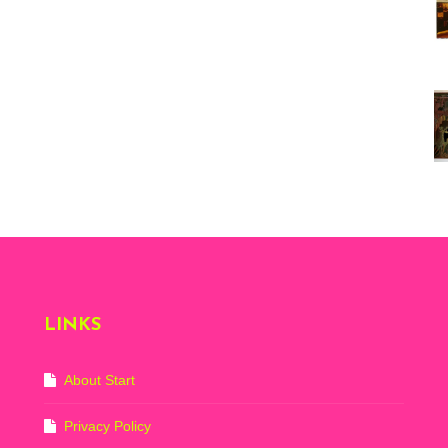
Vi
ex
St
Mo
th
sto
Wh
Lo
Ph
De
LINKS
About Start
Privacy Policy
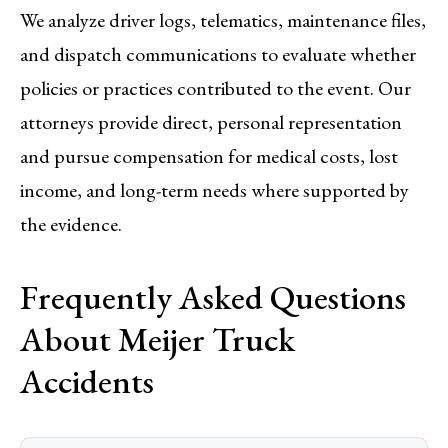
We analyze driver logs, telematics, maintenance files,
and dispatch communications to evaluate whether
policies or practices contributed to the event. Our
attorneys provide direct, personal representation
and pursue compensation for medical costs, lost
income, and long-term needs where supported by
the evidence.
Frequently Asked Questions
About Meijer Truck
Accidents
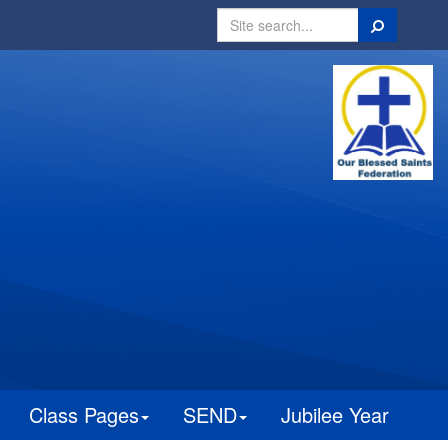
Search
Class Pages
SEND
Jubilee Year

--------------------

[Directions for this task]
All entries need to be duplicated exactly, apart from the images.

[Exercise output]
Vi
ex
St
Mo
th
sto
Wh
Lo
Ph
De
LINKS
About Start
Privacy Policy
We analyze driver logs, telematics, maintenance files,
and dispatch communications to evaluate whether
policies or practices contributed to the event. Our
attorneys provide direct, personal representation
and pursue compensation for medical costs, lost
income, and long-term needs where supported by
the evidence.
Frequently Asked Questions
About Meijer Truck
Accidents
Search
Class Pages
SEND
Jubilee Year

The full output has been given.